[Collected data]

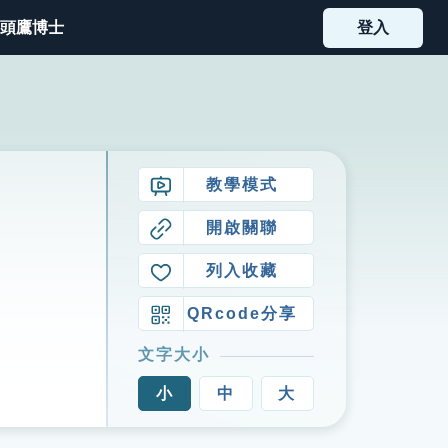
頭鷹博士
登入
教學模式
開啟關聯
列入收藏
QRcode分享
文字大小
小
中
大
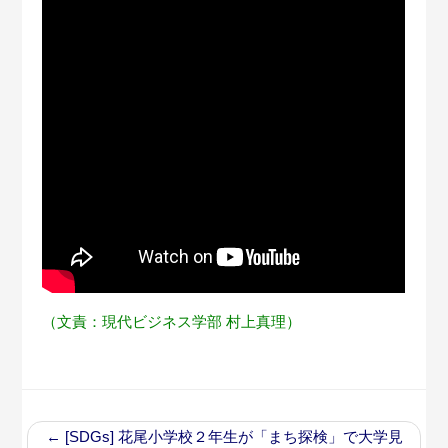
（文責：現代ビジネス学部 村上真理）
←
[SDGs] 花尾小学校２年生が「まち探検」で大学見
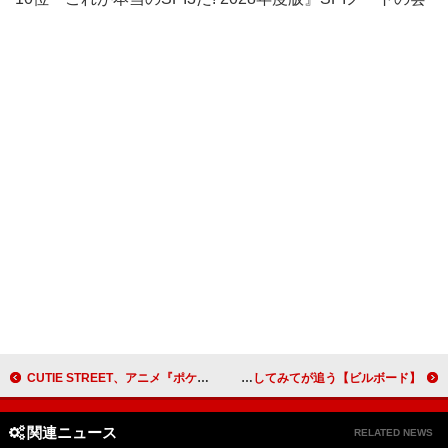
CUTIE STREET、アニメ『ポケモン』新EDテーマ「キュートなキューたい」のTVサイズ配信開始
【ビルボード】神谷健太（THE RAMPAGE）1st写真集 『光と影』2度目の文化書籍チャート首位 きゅるりんってしてみてが追う
関連ニュース
RELATED NEWS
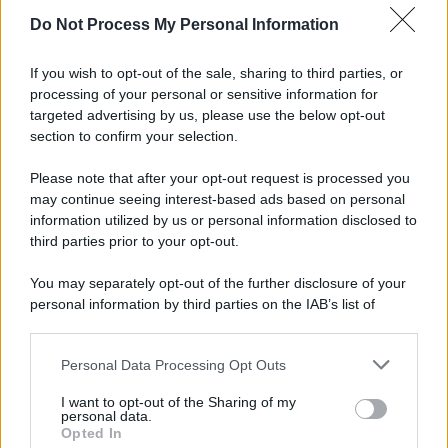
Do Not Process My Personal Information
Il ricordo /
Le radici di Francesco Guccini
If you wish to opt-out of the sale, sharing to third parties, or
processing of your personal or sensitive information for
targeted advertising by us, please use the below opt-out
section to confirm your selection.
L'anniversario /
90 anni di Yves Saint Laurent, tra moda e
scandali
Please note that after your opt-out request is processed you
may continue seeing interest-based ads based on personal
information utilized by us or personal information disclosed to
third parties prior to your opt-out.
Il ricordo /
Il nostro incontro con Francesco Guccini
You may separately opt-out of the further disclosure of your
personal information by third parties on the IAB’s list of
downstream participants.
Personal Data Processing Opt Outs
This information may also be disclosed by us to third parties
Musica /
Love Sensation, il primo duetto di Madonna e Kylie
on the IAB’s List of Downstream Participants that may further
I want to opt-out of the Sharing of my
Minogue
disclose it to other third parties.
personal data.
Opted In
Please note that this website/app uses one or more Google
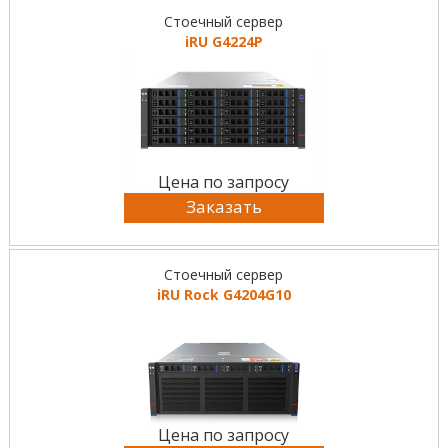
Стоечный сервер
iRU G4224P
Цена по запросу
Заказать
Стоечный сервер
iRU Rock G4204G10
Цена по запросу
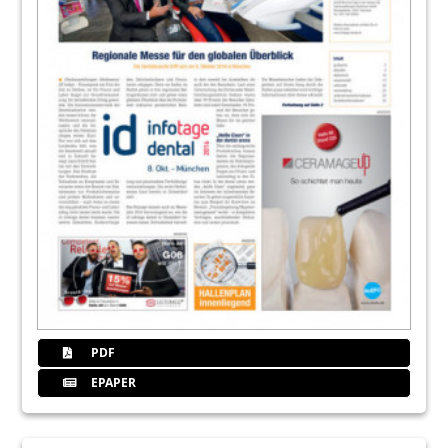
PDF
EPAPER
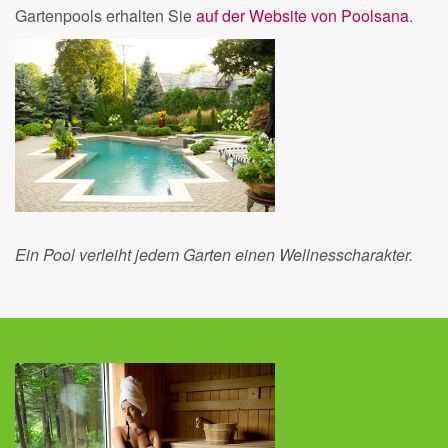
Gartenpools erhalten Sie
auf der Website von Poolsana
.
Ein Pool verleiht jedem Garten einen Wellnesscharakter.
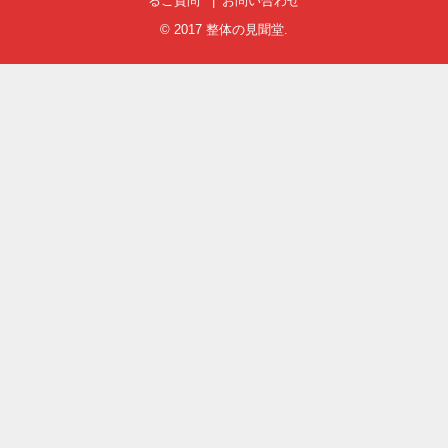
るご質問
お問い合わせ
© 2017
整体の見聞堂
.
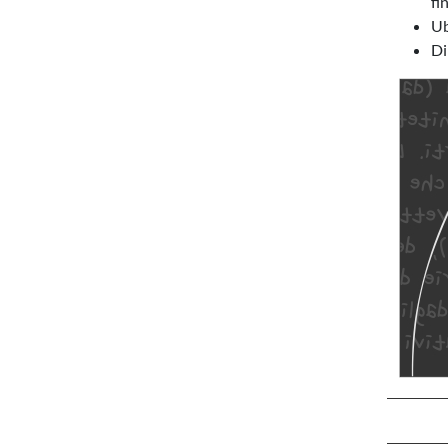
fi
Ub
Di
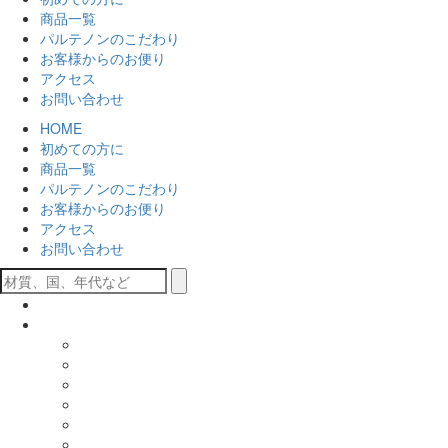
商品一覧
パルテノンのこだわり
お客様からのお便り
アクセス
お問い合わせ
HOME
初めての方に
商品一覧
パルテノンのこだわり
お客様からのお便り
アクセス
お問い合わせ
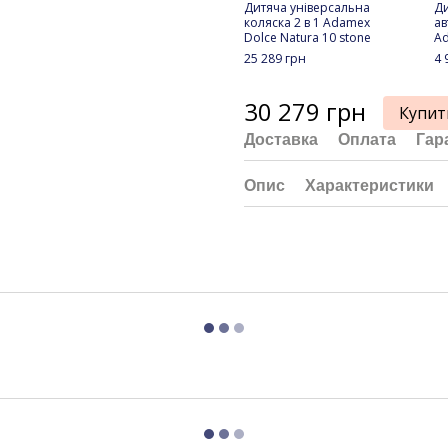
Дитяча універсальна
Ди
коляска 2 в 1 Adamex
ав
Dolce Natura 10 stone
Ad
25 289 грн
4 
30 279 грн
Купит
Доставка
Оплата
Гар
Опис
Характеристики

Brief
Please repeat exactly the lines from the one containing "disclose it to other third parties." through the end of the entries, both included, omitting pictures.

Expected output
disclose it to other third parties.
personal data.
Opted In
Please note that this website/app uses one or more Google
Стоечный сервер
iRU G4224P
Цена по запросу
Заказать
Стоечный сервер
iRU Rock G4204G10
Цена по запросу
PDF
EPAPER
Gartenpools erhalten Sie
auf der Website von Poolsana
.
Ein Pool verleiht jedem Garten einen Wellnesscharakter.
るご質問
お問い合わせ
© 2017
整体の見聞堂
.
fi
Ub
Di
商品一覧
パルテノンのこだわり
お客様からのお便り
アクセス
お問い合わせ
HOME
初めての方に
商品一覧
パルテノンのこだわり
お客様からのお便り
アクセス
お問い合わせ
Дитяча універсальна
Ди
коляска 2 в 1 Adamex
ав
Dolce Natura 10 stone
Ad
25 289 грн
4 
30 279 грн
Купит
Доставка
Оплата
Гар
Опис
Характеристики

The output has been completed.